Image transformers are slightly different in some sense, at least in typical implementations. The tokenization is lossy (not injective), and the de-tokenization must therefore have the opposite property (not a function -- or, since it is a function, it either doesn't reproduce every possible input image patch or has randomness to at least match the right distribution hopefully). They're often called the same thing, but I view that as something different from tokenization. Certain categories of problems (much like the English text example above) are made drastically cheaper by the process. Others (unlike the English text example above) are rendered impossible by the loss of information. A byte vocabulary makes those theoretically possible again, but you suddenly need a way to handle the "entropy per byte" problem which you didn't have to care about before.
Maybe one last idea, fuzzy detokenization (like in image transformers) has a notable advantage in spec adherence. Outputting an image and then letting some other hand-written code convert that to a png is much more likely to produce something usable than outputting a png directly, byte by byte. The whole thing is probabilistic, and the flurry of strategies you've seen along the lines of "decode while greedily adhering to a schema (json being the canonical example everyone wants to use for some reason, if you want to search for it)" produce the wrong output distribution, often drastically so, by virtue of the biased sampling on something only correct because of its conditional probabilities. I'm not sure exactly how big of a model you need (or how tailored of a loss function) to make a model reliably output correct, large png files, but the current SOTA isn't there yet for general-purpose problems.

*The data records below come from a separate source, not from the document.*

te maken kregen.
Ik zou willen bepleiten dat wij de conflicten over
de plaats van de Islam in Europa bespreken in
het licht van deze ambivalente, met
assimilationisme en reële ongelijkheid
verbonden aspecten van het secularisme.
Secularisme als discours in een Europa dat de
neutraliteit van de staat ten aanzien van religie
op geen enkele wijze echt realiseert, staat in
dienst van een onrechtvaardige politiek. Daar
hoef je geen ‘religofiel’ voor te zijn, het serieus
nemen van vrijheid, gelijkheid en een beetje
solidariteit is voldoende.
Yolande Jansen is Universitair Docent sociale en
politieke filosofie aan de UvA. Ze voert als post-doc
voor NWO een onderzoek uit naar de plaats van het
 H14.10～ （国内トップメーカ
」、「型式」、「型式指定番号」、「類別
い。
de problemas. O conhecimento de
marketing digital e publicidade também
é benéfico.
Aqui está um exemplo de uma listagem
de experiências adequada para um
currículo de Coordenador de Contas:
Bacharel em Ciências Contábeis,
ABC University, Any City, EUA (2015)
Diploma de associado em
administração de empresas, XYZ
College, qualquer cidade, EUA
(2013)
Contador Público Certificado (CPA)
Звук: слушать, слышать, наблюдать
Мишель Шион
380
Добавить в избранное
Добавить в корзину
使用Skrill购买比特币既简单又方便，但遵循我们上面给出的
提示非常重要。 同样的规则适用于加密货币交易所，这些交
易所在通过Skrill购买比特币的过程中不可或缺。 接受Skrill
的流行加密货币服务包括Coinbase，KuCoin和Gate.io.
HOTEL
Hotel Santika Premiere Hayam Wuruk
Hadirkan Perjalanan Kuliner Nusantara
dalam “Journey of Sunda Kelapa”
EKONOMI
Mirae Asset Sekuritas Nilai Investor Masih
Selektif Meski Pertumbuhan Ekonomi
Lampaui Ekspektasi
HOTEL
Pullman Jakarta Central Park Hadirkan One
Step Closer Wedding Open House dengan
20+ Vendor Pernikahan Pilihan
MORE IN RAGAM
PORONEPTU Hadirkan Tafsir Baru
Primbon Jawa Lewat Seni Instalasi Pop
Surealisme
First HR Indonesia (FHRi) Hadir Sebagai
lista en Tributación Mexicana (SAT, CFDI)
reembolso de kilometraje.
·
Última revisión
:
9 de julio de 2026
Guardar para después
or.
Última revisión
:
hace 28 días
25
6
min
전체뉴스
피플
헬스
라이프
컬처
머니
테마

In practice, people have made some byte-token models. They vary from "meh" to SOTA depending on the problem. On most problems, they're much more expensive than tokenized solutions. Interestingly, when they're SOTA they tend to be among the cheaper solutions.
I've been chipping away at some new model architectures, and something kind of like a byte-token solution is pretty suitable for those, largely because the model itself offers that compression you would otherwise obtain from tokenization. I'll finish and release them one of these years. For transformers though, the byte-token solution is usually only interesting insofar as proving people's suspicions. Results are fine, not amazing, except in special cases.

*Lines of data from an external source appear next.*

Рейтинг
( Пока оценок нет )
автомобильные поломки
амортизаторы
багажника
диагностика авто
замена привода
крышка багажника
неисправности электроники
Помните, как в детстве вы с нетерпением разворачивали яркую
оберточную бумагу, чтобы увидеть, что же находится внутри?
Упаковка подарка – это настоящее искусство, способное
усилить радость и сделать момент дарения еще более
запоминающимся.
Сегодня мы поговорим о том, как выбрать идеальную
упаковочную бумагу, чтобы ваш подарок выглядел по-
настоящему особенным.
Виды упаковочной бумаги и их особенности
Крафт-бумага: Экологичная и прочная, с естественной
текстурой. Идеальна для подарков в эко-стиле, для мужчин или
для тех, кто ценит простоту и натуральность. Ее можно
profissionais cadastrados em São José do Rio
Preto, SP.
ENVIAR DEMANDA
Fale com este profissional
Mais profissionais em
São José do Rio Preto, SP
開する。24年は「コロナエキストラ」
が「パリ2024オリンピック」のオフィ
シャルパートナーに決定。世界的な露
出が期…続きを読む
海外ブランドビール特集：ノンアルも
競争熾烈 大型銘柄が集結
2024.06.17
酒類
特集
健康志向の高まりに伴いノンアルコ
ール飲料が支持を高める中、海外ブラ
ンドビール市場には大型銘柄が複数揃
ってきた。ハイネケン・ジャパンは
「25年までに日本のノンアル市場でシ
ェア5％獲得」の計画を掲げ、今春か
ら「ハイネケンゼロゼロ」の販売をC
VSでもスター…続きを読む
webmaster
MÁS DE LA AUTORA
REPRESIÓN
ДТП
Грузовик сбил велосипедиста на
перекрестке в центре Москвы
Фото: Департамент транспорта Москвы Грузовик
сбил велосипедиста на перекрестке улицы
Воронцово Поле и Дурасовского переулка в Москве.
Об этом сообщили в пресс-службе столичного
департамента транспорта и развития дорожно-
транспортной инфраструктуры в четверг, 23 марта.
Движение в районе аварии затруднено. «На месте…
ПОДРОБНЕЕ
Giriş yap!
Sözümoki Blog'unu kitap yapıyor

These tokens are also already very much in use by the tokenizer β they get emitted in sequences, to encode single Unicode codepoints that weren't common enough in the dataset to get their own tokens, and so instead require multiple tokens to represent them. I believe most tokenizers (e.g. tiktoken) just take the UTF-8 byte-sequences underlying these codepoints and encode them literally as sequences of the above 256-element set.
If you're curious, here's the definition of the encoding used by most modern LLMs, in newline-delimited "[base64 of raw input byte sequence] [tokenID to encode as]" format: https://openaipublic.blob.core.windows.net/encodings/cl100k_... . If you decode it, you can observe that the rest of the 256-element single-byte embedding space gets mapped to tokenIDs immediately following those of the ASCII printables.